***** Exercise material
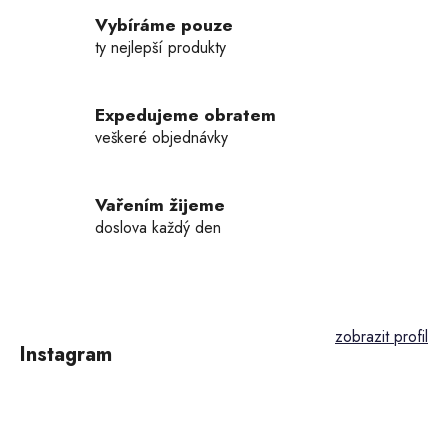
c
í
Vybíráme pouze
p
ty nejlepší produkty
r
v
k
Expedujeme obratem
y
veškeré objednávky
v
ý
p
Vařením žijeme
i
doslova každý den
s
u
Z
á
p
Instagram
a
t
í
**********
Problem description: Only the pictures are to be excluded; all other parts of the records above are to be given exactly.

Finished task:
c
í
Vybíráme pouze
p
ty nejlepší produkty
r
v
k
Expedujeme obratem
y
veškeré objednávky
v
ý
p
Vařením žijeme
i
doslova každý den
s
u
Z
á
p
Instagram
a
t
í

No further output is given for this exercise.